A Little Girl Called Abir
Date posted: January 20, 2007
By Rami Bathish for MIFTAH
It is difficult to imagine the sense of loss and bitterness that has been eternally engraved in the heart and mind of Abir’s parents. She is a ten year-old Palestinian girl from Al-Salam neighbourhood in east Jerusalem, who died yesterday as a result of the fatal wounds she sustained to the head at the hands of the Israeli army earlier this week. Abir’s name means “fragrance” in Arabic, and her neighbourhood means “peace.” Her legacy, unmistakably universal, will always be acknowledged as “an innocent victim of Israel’s occupation of the Palestinian territories.”
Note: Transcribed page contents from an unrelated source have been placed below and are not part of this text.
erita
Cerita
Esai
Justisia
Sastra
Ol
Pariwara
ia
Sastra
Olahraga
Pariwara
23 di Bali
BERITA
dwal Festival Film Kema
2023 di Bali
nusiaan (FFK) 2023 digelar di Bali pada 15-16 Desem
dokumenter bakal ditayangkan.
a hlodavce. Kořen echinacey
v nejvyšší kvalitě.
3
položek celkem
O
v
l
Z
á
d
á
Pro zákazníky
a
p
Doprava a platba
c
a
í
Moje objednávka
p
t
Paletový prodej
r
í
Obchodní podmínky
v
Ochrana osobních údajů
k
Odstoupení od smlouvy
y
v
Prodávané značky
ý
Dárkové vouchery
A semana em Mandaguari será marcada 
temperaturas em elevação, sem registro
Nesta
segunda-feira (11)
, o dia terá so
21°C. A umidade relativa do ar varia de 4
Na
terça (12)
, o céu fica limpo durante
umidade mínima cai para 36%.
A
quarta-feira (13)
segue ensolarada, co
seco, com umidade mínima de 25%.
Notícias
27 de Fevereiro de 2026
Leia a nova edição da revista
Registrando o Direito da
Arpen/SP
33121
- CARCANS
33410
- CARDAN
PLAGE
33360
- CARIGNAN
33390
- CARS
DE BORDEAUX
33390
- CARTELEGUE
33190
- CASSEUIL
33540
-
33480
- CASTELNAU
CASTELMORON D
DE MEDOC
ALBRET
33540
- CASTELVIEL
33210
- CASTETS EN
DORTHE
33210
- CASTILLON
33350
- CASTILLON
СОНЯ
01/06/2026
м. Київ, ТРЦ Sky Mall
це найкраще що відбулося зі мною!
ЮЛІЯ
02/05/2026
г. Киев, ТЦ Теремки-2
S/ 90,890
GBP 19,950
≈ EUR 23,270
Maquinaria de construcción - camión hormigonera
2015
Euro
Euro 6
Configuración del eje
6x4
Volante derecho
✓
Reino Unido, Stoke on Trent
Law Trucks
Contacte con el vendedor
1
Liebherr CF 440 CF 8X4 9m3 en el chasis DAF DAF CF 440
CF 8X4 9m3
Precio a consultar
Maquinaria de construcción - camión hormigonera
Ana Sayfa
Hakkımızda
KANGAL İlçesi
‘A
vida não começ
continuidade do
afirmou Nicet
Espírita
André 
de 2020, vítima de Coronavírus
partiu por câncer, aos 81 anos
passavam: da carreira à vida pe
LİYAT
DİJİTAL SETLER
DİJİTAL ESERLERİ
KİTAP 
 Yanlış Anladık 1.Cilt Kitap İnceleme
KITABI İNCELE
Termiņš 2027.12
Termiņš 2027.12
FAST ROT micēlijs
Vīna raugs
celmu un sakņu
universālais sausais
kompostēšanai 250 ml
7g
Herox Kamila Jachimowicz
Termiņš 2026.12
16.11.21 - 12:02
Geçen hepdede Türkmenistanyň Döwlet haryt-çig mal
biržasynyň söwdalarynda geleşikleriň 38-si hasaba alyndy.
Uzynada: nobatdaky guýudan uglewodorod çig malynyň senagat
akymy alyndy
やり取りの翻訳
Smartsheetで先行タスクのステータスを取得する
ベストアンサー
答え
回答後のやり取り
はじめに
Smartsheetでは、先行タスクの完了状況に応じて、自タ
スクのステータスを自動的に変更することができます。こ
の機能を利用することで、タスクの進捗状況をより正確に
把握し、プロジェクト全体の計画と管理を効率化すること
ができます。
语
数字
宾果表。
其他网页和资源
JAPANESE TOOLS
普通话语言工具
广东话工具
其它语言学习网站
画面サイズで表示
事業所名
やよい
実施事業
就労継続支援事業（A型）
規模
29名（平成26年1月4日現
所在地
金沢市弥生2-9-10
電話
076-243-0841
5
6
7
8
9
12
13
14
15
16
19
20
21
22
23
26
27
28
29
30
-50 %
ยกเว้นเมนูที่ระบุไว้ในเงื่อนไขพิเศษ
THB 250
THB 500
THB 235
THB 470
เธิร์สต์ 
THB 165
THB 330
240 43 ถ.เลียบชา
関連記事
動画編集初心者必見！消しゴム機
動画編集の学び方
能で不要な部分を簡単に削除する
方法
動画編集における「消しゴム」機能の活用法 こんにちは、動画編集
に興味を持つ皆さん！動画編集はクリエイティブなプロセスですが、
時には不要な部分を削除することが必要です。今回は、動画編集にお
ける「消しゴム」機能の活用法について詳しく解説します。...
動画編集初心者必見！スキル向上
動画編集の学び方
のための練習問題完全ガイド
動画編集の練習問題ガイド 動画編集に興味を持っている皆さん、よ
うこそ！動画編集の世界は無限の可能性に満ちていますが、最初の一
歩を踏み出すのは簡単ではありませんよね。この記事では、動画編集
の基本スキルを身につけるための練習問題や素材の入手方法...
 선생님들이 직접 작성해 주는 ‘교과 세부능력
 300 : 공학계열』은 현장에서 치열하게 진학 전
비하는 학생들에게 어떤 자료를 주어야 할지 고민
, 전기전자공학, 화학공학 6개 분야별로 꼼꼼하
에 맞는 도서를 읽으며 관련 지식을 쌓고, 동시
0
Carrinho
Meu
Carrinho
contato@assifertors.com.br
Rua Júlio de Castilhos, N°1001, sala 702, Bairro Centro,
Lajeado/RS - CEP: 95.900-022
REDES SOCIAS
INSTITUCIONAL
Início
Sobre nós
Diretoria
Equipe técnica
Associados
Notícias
Abir was injured outside her school in the area of Anata when Israeli border police opened fire and unleashed terror on a group of school children peacefully protesting the construction of Israel’s Annexation Wall in the area, ironically created to “prevent the killing of innocent Israelis.” She suddenly fell to the ground as a result of fractures to her skull when the troops threw stun grenades close to her small and fragile body. She was rushed to hospital, but efforts to save her innocent life came to no avail.
Abir is one of 955 children below the age of 18 killed by Israeli military forces since September 2000; the lives of her parents have become another tragedy among thousands of Palestinian families who will forever long for the lost smile of their loved ones; the freshness of their Abirs.
The slogan “end the occupation” has come to represent more than merely a political stance, or even a legal right. Ending Israel’s illegal occupation of the Palestinian territories, Palestinian cities, towns, villages, refugee camps, and Palestinian lives essentially and desperately appeals for the minimal right to live without the potential threat of getting shot, getting injured, getting arrested; it means appealing for the right to send our children to their schools or playgrounds without the horrific possibility of marching in their funerals the next day, or spending agonising sleepless nights while they languish in prison, or lay in a hospital bed struggling to keep their lives.